Difference between VobSub and SRT

From Subtitle Formats Explained:

Most subtitles consist purely of text characters. Since text is also some of the easiest data to store and compress it makes sense to store subtitles as simple text files or a text stream within a video file. Although it’s normal for all subtitles to start out this way, that doesn’t mean that’s how they’re stored.

As a matter of fact subtitles on DVDs aren’t actually text. They’re actually encoded as raster graphics. Much like the way characters on older text-based computer interfaces, they’re actually just a collection of dots on a grid. These images are put over the top of the video frame when displayed.

Merge 2 Avi Files

This part is really easy. You can complete this with either mencoder:

yum install mencoder
mencoder -ovc copy -oac copy file1.avi file2.avi -o files.avi

Or with transcode:

yum install transcode
avimerge -o files.avi -i file1.avi file2.avi

After that you should have one big Avi file.

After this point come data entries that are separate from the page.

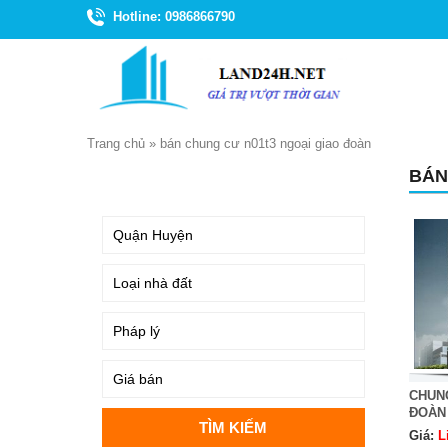
Hotline: 0986866790
Trang chủ
»
bán chung cư n01t3 ngoại giao đoàn
BÁN
TÌM KIẾM
CHUNG
ĐOÀN
Giá:
L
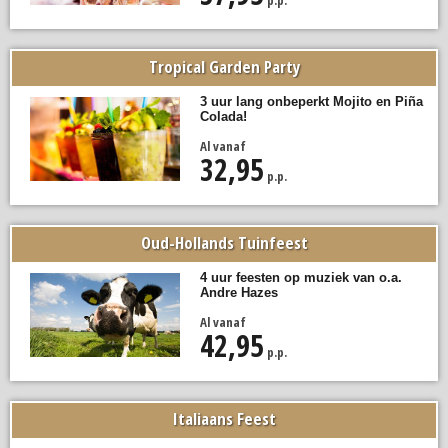
p.p.
Tropical Garden Party
3 uur lang onbeperkt Mojito en Piña
Colada!
Al vanaf
32,95
p.p.
Oud-Hollands Tuinfeest
4 uur feesten op muziek van o.a.
Andre Hazes
Al vanaf
42,95
p.p.
Italiaans Feest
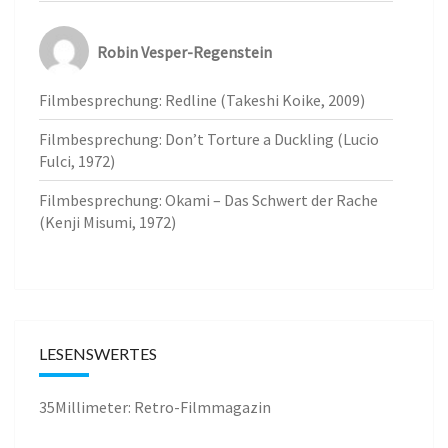
Robin Vesper-Regenstein
Filmbesprechung: Redline (Takeshi Koike, 2009)
Filmbesprechung: Don’t Torture a Duckling (Lucio
Fulci, 1972)
Filmbesprechung: Okami – Das Schwert der Rache
(Kenji Misumi, 1972)
LESENSWERTES
35Millimeter: Retro-Filmmagazin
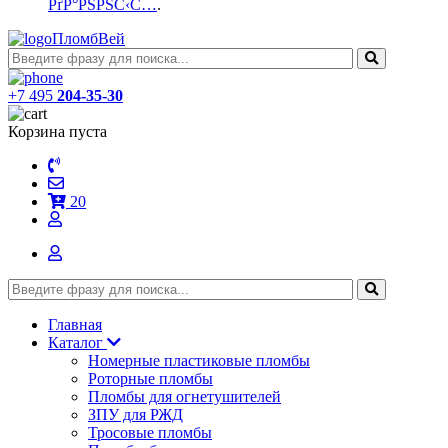
РґР°РЅРЅС‹С…
.
ПломбВей
+7 495
204-35-30
Корзина пуста
20
Главная
Каталог
Номерные пластиковые пломбы
Роторные пломбы
Пломбы для огнетушителей
ЗПУ для РЖД
Тросовые пломбы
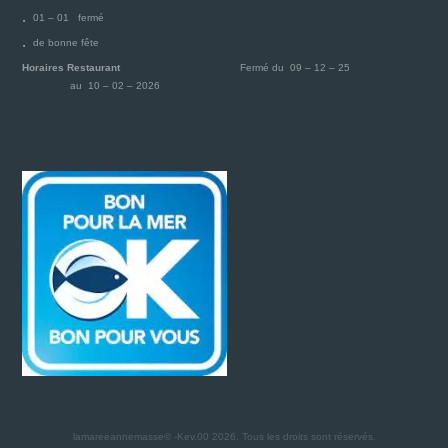
01 – 01 fermé
de bonne fête
Horaires Restaurant
Fermé du 09 – 12 – 25
au 10 – 02 – 2026
lamareeannemasse© -Kev.00 2026.
Tous les droits sont réservés.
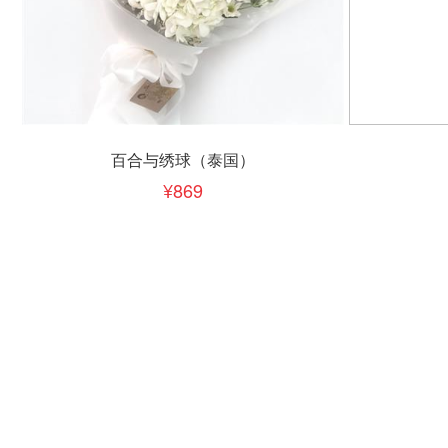
立即下单
立即
加入清单
百合与绣球（泰国）
869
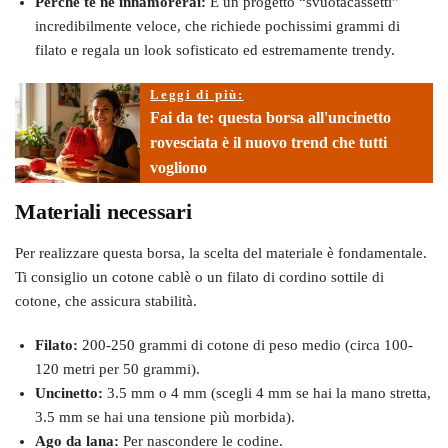
Perché te ne innamorerai:
È un progetto “svuotacassetti”
incredibilmente veloce, che richiede pochissimi grammi di
filato e regala un look sofisticato ed estremamente trendy.
Leggi di più:
Fai da te: questa borsa all'uncinetto
rovesciata è il nuovo trend che tutti
vogliono
Materiali necessari
Per realizzare questa borsa, la scelta del materiale è fondamentale.
Ti consiglio un cotone cablè o un filato di cordino sottile di
cotone, che assicura stabilità.
Filato:
200-250 grammi di cotone di peso medio (circa 100-
120 metri per 50 grammi).
Uncinetto:
3.5 mm o 4 mm (scegli 4 mm se hai la mano stretta,
3.5 mm se hai una tensione più morbida).
Ago da lana:
Per nascondere le codine.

Convert VobSub (SUB/IDX) files into SRT subtitles with subtitleripper

This is actually the difficult part.

Check for Multiple Subtitle Streams

First we should check if the VobSub files have multiple languages. You can do this with either mediainfo:

$mediainfo file1.sub
General
Complete name                            : file1.sub
Format                                   : MPEG-PS
File size                                : 3.80 MiB
Duration                                 : 59mn 33s
Overall bit rate                         : 8 921 bps

Text #1
ID                                       : 189 (0xBD)-36 (0x24)
Format                                   : RLE
Format/Info                              : Run-length encoding
Muxing mode                              : DVD-Video
Duration                                 : 59mn 33s

Text #2
ID                                       : 189 (0xBD)-37 (0x25)
Format                                   : RLE
Format/Info                              : Run-length encoding
Muxing mode                              : DVD-Video
Duration                                 : 59mn 33s

Since we have more than two texts that means we have multiple languages in the VobSub files. Notice the ID fields: 0x24 and 0x25. We will actually use those later on. You can also use tcscan utility to check for the subtitle IDs as well:

$ tcscan -i file1.sub
[scan_pes.c] found first packet header at stream offset 0x0
[scan_pes.c] found private_stream_1 stream [0xbd]
[scan_pes.c] found padding stream [0xbe]
[scan_pes.c] end of stream reached
[scan_pes.c] ------------- presentation unit [0] ---------------
[scan_pes.c] stream id [0xbd]   1946
[scan_pes.c] stream id [0xbe]   1572
[scan_pes.c] 3518 packetized elementary stream(s) PES packets found
[scan_pes.c] presentation unit PU [0] contains 0 MPEG video sequence(s)
[scan_pes.c] ---------------------------------------------------
[scan_pes.c] (scan_pes.c) detected a total of 1 presentation unit(s) PU and 0 sequence(s)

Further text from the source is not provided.